Venerable magazine reveals: women are like so

I'm not sure if Simon Rich's recent "Shouts and Murmurs" is offensive to women who work in fashion, but if you remove "who work in fashion," it strikes me as a reasonable - the reasonable - interpretation. Oh, yes, of course, it's in fact witty commentary on the kind of men who think they are more important than everyone else, who inevitably find themselves with women in the fluffy-and-low-paid-yet-respectable-and-readily-ditchable-upon-marriage professions. It's not meant to be demeaning to those women, or to women generally, but as a gently self-deprecating (this "Simon" being a dude, and New Yorker writer) jab at the kind of men who see themselves as Big Deals. It's skewering that attitude, not celebrating it, and only a humorless feminist - only an intellectual-lightweight woman, oxymoron alert! - would miss that level of nuance. The essay is a riff on God's creation of the universe, but God has this pest of a girlfriend who demands attention, and is into stuff like clothes and bitching about other women. But God has important work to do! A dynamic that might strike you as familiar from life, or perhaps from "I Love Lucy."

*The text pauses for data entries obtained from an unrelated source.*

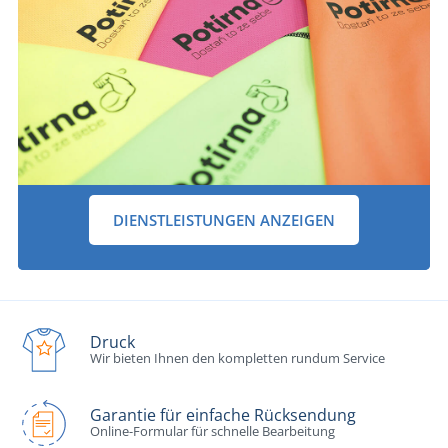
DIENSTLEISTUNGEN ANZEIGEN
Druck
Wir bieten Ihnen den kompletten rundum Service
Garantie für einfache Rücksendung
Online-Formular für schnelle Bearbeitung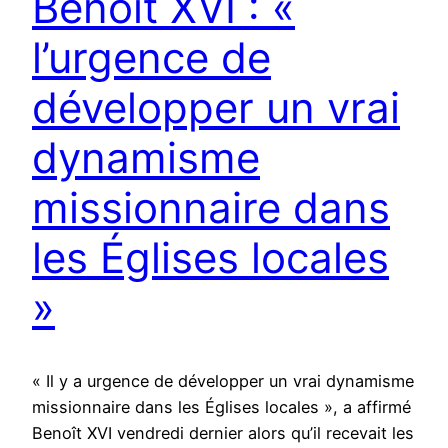
Benoît XVI : «
l’urgence de
développer un vrai
dynamisme
missionnaire dans
les Églises locales
»
« Il y a urgence de développer un vrai dynamisme
missionnaire dans les Églises locales », a affirmé
Benoît XVI vendredi dernier alors qu’il recevait les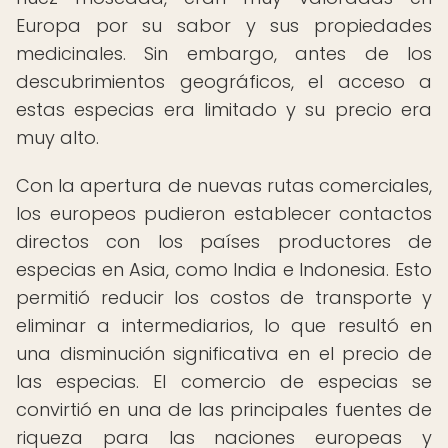
Europa por su sabor y sus propiedades
medicinales. Sin embargo, antes de los
descubrimientos geográficos, el acceso a
estas especias era limitado y su precio era
muy alto.
Con la apertura de nuevas rutas comerciales,
los europeos pudieron establecer contactos
directos con los países productores de
especias en Asia, como India e Indonesia. Esto
permitió reducir los costos de transporte y
eliminar a intermediarios, lo que resultó en
una disminución significativa en el precio de
las especias. El comercio de especias se
convirtió en una de las principales fuentes de
riqueza para las naciones europeas y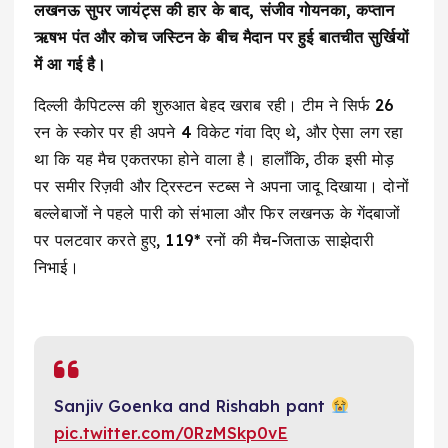
लखनऊ सुपर जायंट्स की हार के बाद, संजीव गोयनका, कप्तान
ऋषभ पंत और कोच जस्टिन के बीच मैदान पर हुई बातचीत सुर्खियों
में आ गई है।
दिल्ली कैपिटल्स की शुरुआत बेहद खराब रही। टीम ने सिर्फ 26
रन के स्कोर पर ही अपने 4 विकेट गंवा दिए थे, और ऐसा लग रहा
था कि यह मैच एकतरफा होने वाला है। हालाँकि, ठीक इसी मोड़
पर समीर रिज़वी और ट्रिस्टन स्टब्स ने अपना जादू दिखाया। दोनों
बल्लेबाजों ने पहले पारी को संभाला और फिर लखनऊ के गेंदबाजों
पर पलटवार करते हुए, 119* रनों की मैच-जिताऊ साझेदारी
निभाई।
Sanjiv Goenka and Rishabh pant
pic.twitter.com/0RzMSkp0vE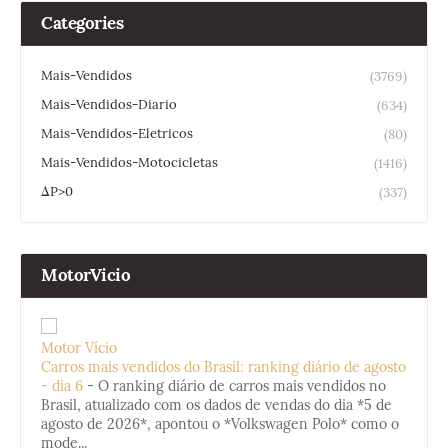
Categories
Mais-Vendidos
(3769)
Mais-Vendidos-Diario
(634)
Mais-Vendidos-Eletricos
(80)
Mais-Vendidos-Motocicletas
(1416)
ΔP>0
(337)
MotorVicio
Motor Vício
Carros mais vendidos do Brasil: ranking diário de agosto
- dia 6
-
O ranking diário de carros mais vendidos no
Brasil, atualizado com os dados de vendas do dia *5 de
agosto de 2026*, apontou o *Volkswagen Polo* como o
mode...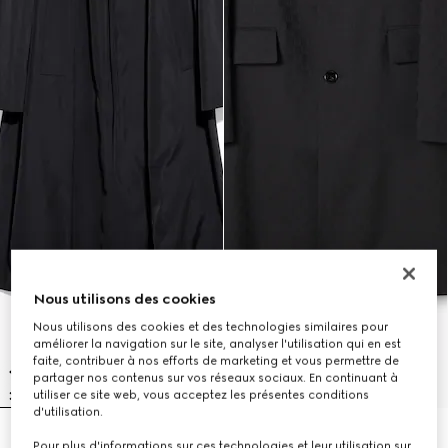
Nous utilisons des cookies
Nous utilisons des cookies et des technologies similaires pour
améliorer la navigation sur le site, analyser l'utilisation qui en est
faite, contribuer à nos efforts de marketing et vous permettre de
partager nos contenus sur vos réseaux sociaux. En continuant à
utiliser ce site web, vous acceptez les présentes conditions
d'utilisation.
Manteau en faille d'acétate et de
Manteau en laine GG
Pour plus d'informations sur ces technologies et leur utilisation sur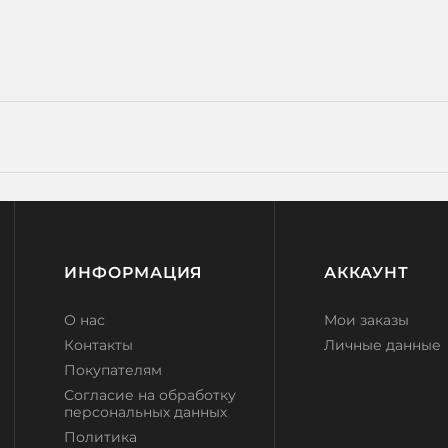
ИНФОРМАЦИЯ
АККАУНТ
О нас
Мои заказы
Контакты
Личные данные
Покупателям
Согласие на обработку
персональных данных
Политика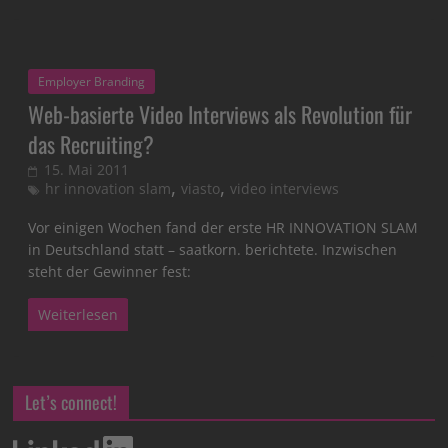
Employer Branding
Web-basierte Video Interviews als Revolution für
das Recruiting?
15. Mai 2011
,
,
hr innovation slam
viasto
video interviews
Vor einigen Wochen fand der erste HR INNOVATION SLAM
in Deutschland statt – saatkorn. berichtete. Inzwischen
steht der Gewinner fest:
Weiterlesen
Let’s connect!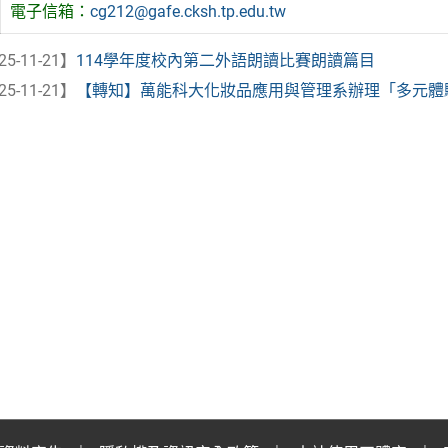
電子信箱：
cg212@gafe.cksh.tp.edu.tw
25-11-21】
114學年度校內第二外語朗讀比賽朗讀篇目
25-11-21】
【轉知】萬能科大化妝品應用與管理系辦理「多元體驗課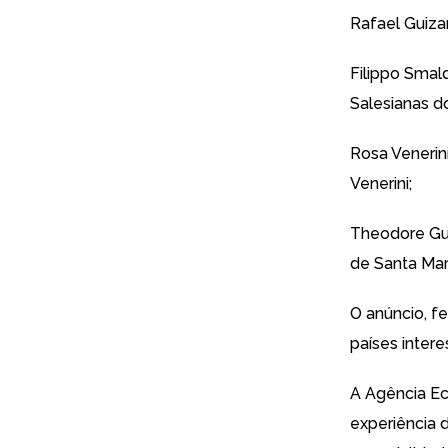
Rafael Guiza
Filippo Smal
Salesianas d
Rosa Venerin
Venerini;
Theodore Gue
de Santa Mar
O anúncio, fe
países intere
A
Agência Ec
experiência 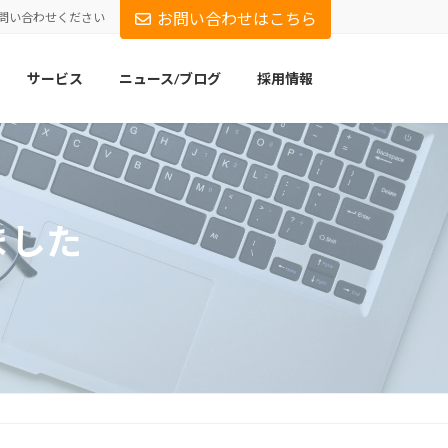
お問い合わせはこちら
問い合わせください
サービス
ニュース/ブログ
採用情報
ました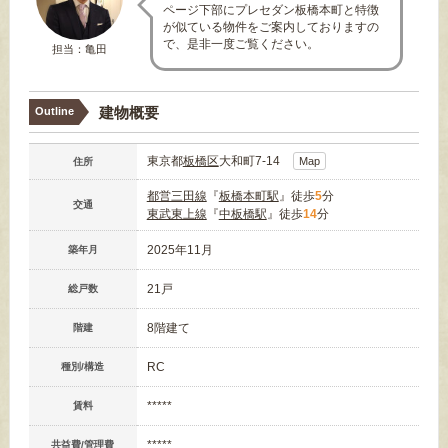
ページ下部にプレセダン板橋本町と特徴
が似ている物件をご案内しておりますの
で、是非一度ご覧ください。
担当：亀田
建物概要
Outline
東京都
板橋区
大和町7-14
Map
住所
都営三田線
『
板橋本町駅
』徒歩
5
分
交通
東武東上線
『
中板橋駅
』徒歩
14
分
2025年11月
築年月
21戸
総戸数
8階建て
階建
RC
種別/構造
*****
賃料
*****
共益費/管理費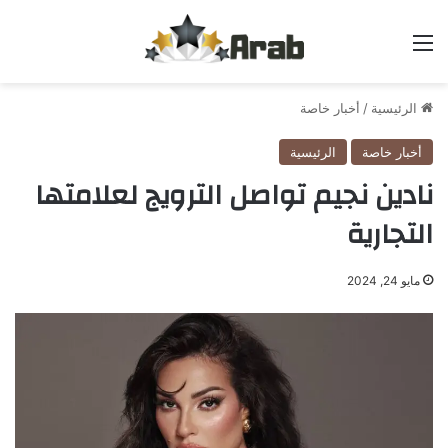
القائمة
الرئيسية
/
أخبار خاصة
أخبار خاصة
الرئيسية
نادين نجيم تواصل الترويج لعلامتها
التجارية
مايو 24, 2024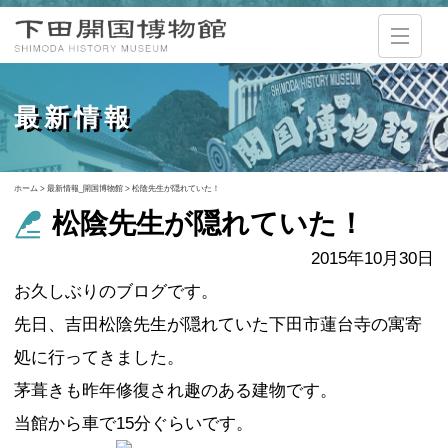
最新情報
ホーム
>
最新情報_開国博物館
>
松陰先生が隠れていた！
松陰先生が隠れていた！
2015年10月30日
お久しぶりのブログです。
先日、吉田松陰先生が隠れていた下田市蓮台寺の寓寄
処に行ってきました。
茅葺きも昨年修復され趣のある建物です。
当館から車で15分ぐらいです。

Read the delightful romp of an essay alongside the same issue's (subscribers-only) fiction, and you may find yourself wondering how the New Yorker came to devote its January 9th issue to the pressing issue of Men's Rights. John Lanchester's story about a banker (the protagonist Is The One Percent, it's so timely!) with a wife who's spoiled, parasitic, lazy, vindictive, entitled... you get the idea. He's expecting a huge bonus, she's expecting him to get this huge bonus, he doesn't because 'in these economic times' it's not happening, etc. Ah, but the story is in fact a searing critique of capitalism! Capitalism gets critiqued, whereas Woman isn't so much critiqued as dismissed outright. A frivolous, unpleasant nothing. The wife craves the finer things in life, and who complains that her husband doesn't get how hard it is to order around servants all day. Ah, but you want fiction to challenge, this is a story, and it's missing the point if you read it with an eye for the PC! To which I'd respond, if the New Yorker copied and pasted a long-ish rant from a misogynistic blogger, tightened up the language, and ran that, calling it fiction, would we give that the "art" out?

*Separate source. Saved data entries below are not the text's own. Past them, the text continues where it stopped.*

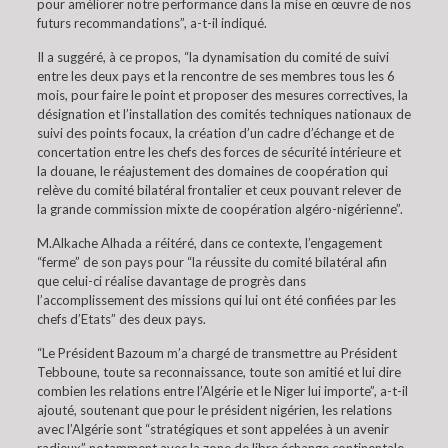
pour améliorer notre performance dans la mise en œuvre de nos
futurs recommandations”, a-t-il indiqué.
Il a suggéré, à ce propos, “la dynamisation du comité de suivi
entre les deux pays et la rencontre de ses membres tous les 6
mois, pour faire le point et proposer des mesures correctives, la
désignation et l’installation des comités techniques nationaux de
suivi des points focaux, la création d’un cadre d’échange et de
concertation entre les chefs des forces de sécurité intérieure et
la douane, le réajustement des domaines de coopération qui
relève du comité bilatéral frontalier et ceux pouvant relever de
la grande commission mixte de coopération algéro-nigérienne”.
M.Alkache Alhada a réitéré, dans ce contexte, l’engagement
“ferme” de son pays pour “la réussite du comité bilatéral afin
que celui-ci réalise davantage de progrès dans
l’accomplissement des missions qui lui ont été confiées par les
chefs d’Etats” des deux pays.
“Le Président Bazoum m’a chargé de transmettre au Président
Tebboune, toute sa reconnaissance, toute son amitié et lui dire
combien les relations entre l’Algérie et le Niger lui importe”, a-t-il
ajouté, soutenant que pour le président nigérien, les relations
avec l’Algérie sont “stratégiques et sont appelées à un avenir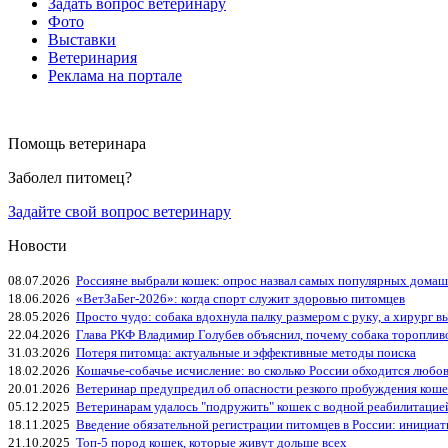
Задать вопрос ветеринару
Фото
Выставки
Ветеринария
Реклама на портале
Помощь ветеринара
Заболел питомец?
Задайте свой вопрос ветеринару
Новости
08.07.2026
Россияне выбрали кошек: опрос назвал самых популярных дома
18.06.2026
«ВетЗаБег‑2026»: когда спорт служит здоровью питомцев
28.05.2026
Просто чудо: собака вдохнула палку размером с руку, а хирург вы
22.04.2026
Глава РКФ Владимир Голубев объяснил, почему собака тороплив
31.03.2026
Потеря питомца: актуальные и эффективные методы поиска
18.02.2026
Кошачье-собачье исчисление: во сколько России обходится любо
20.01.2026
Ветеринар предупредил об опасности резкого пробуждения коше
05.12.2025
Ветеринарам удалось "подружить" кошек с водной реабилитацие
18.11.2025
Введение обязательной регистрации питомцев в России: инициа
21.10.2025
Топ-5 пород кошек, которые живут дольше всех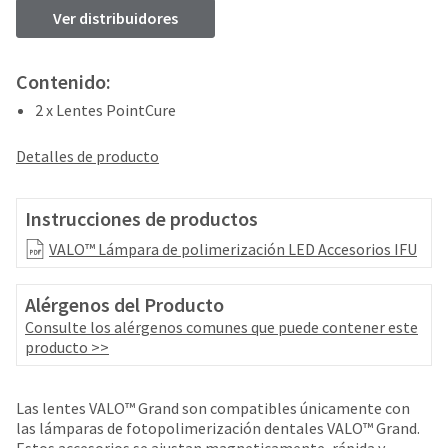
your
be
Ver distribuidores
HighRadius
shipped
account.
at
This
a
Contenido:
email
later
is
2 x Lentes PointCure
date
the
separate
best
from
Detalles de producto
way
the
to
rest
create
of
Instrucciones de productos
your
your
HighRadius
VALO™ Lámpara de polimerización LED Accesorios IFU
order
account
once
because
it
Alérgenos del Producto
it
has
contains
Consulte los alérgenos comunes que puede contener este
been
a
producto >>
replenished.
unique
link
The
associated
Las lentes VALO™ Grand son compatibles únicamente con
estimated
with
las lámparas de fotopolimerización dentales VALO™ Grand.
ship
your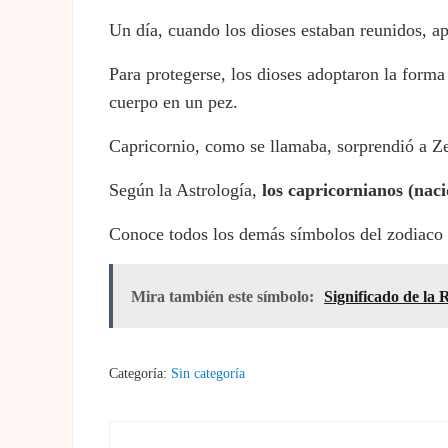
Un día, cuando los dioses estaban reunidos, ap
Para protegerse, los dioses adoptaron la forma 
cuerpo en un pez.
Capricornio, como se llamaba, sorprendió a Zeu
Según la Astrología,
los capricornianos
(nac
Conoce todos los demás símbolos del zodiaco
Mira también este símbolo:
Significado de la
Categoría:
Sin categoría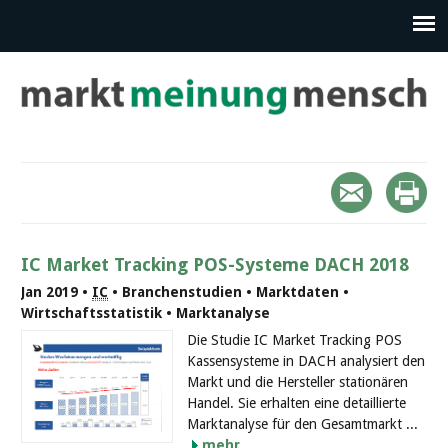
IC Market Tracking POS-Systeme DACH 2018
Jan 2019 •
IC
• Branchenstudien • Marktdaten •
Wirtschaftsstatistik • Marktanalyse
Die Studie IC Market Tracking POS
Kassensysteme in DACH analysiert den
Markt und die Hersteller stationären
Handel. Sie erhalten eine detaillierte
Marktanalyse für den Gesamtmarkt ...
mehr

This could be the segue to other thoughts on feminism. On how the shift towards referring to "spouses" when what's really meant is "wives" both does and doesn't help matters. On how the feminist issue for upper-middle-class give-or-take sorts these days is less that women are kept from reaching great heights and more that women are spared, for better or worse, the sense that doing so is the only option.

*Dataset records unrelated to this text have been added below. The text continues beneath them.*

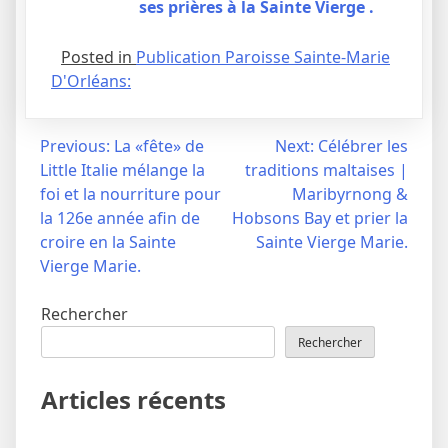
ses prières à la Sainte Vierge .
Posted in
Publication Paroisse Sainte-Marie
D'Orléans:
Navigation
Previous:
La «fête» de
Next:
Célébrer les
Little Italie mélange la
traditions maltaises |
de
foi et la nourriture pour
Maribyrnong &
l’article
la 126e année afin de
Hobsons Bay et prier la
croire en la Sainte
Sainte Vierge Marie.
Vierge Marie.
Rechercher
Rechercher
Articles récents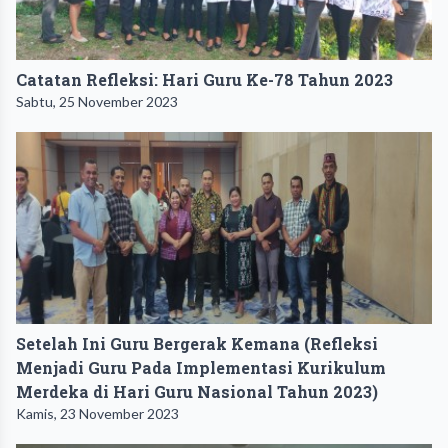
Catatan Refleksi: Hari Guru Ke-78 Tahun 2023
Sabtu, 25 November 2023
Setelah Ini Guru Bergerak Kemana (Refleksi
Menjadi Guru Pada Implementasi Kurikulum
Merdeka di Hari Guru Nasional Tahun 2023)
Kamis, 23 November 2023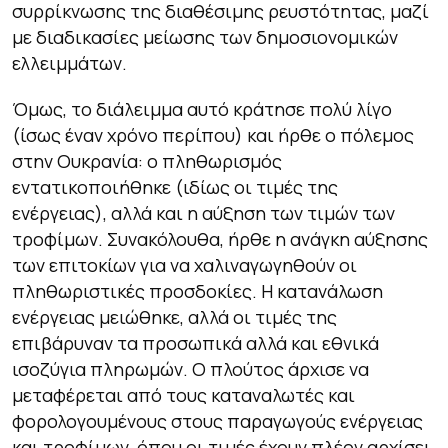
συρρίκνωσης της διαθέσιμης ρευστότητας, μαζί
με διαδικασίες μείωσης των δημοσιονομικών
ελλειμμάτων.
Όμως, το διάλειμμα αυτό κράτησε πολύ λίγο
(ίσως έναν χρόνο περίπου) και ήρθε ο πόλεμος
στην Ουκρανία: ο πληθωρισμός
εντατικοποιήθηκε (ιδίως οι τιμές της
ενέργειας), αλλά και η αύξηση των τιμών των
τροφίμων. Συνακόλουθα, ήρθε η ανάγκη αύξησης
των επιτοκίων για να χαλιναγωγηθούν οι
πληθωριστικές προσδοκίες. Η κατανάλωση
ενέργειας μειώθηκε, αλλά οι τιμές της
επιβάρυναν τα προσωπικά αλλά και εθνικά
ισοζύγια πληρωμών. Ο πλούτος άρχισε να
μεταφέρεται από τους καταναλωτές και
φορολογουμένους στους παραγωγούς ενέργειας
και τροφίμων, όπου οι τιμές έχουν πλέον αρχίσει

But I will let you ponder this yourselves, and will instead add something entirely unrelated, tied to the above only in that this is also from stuff I read travelling to and from Tucson. Isaac Bashevis Singer's The Manor, which turned out to be such busman's-holiday in terms of the ol' diss., as well as too short to fill the amount of flight time I needed it for, includes a reference to a Jewish child in late-nineteenth-century Poland owning - get this - a pony.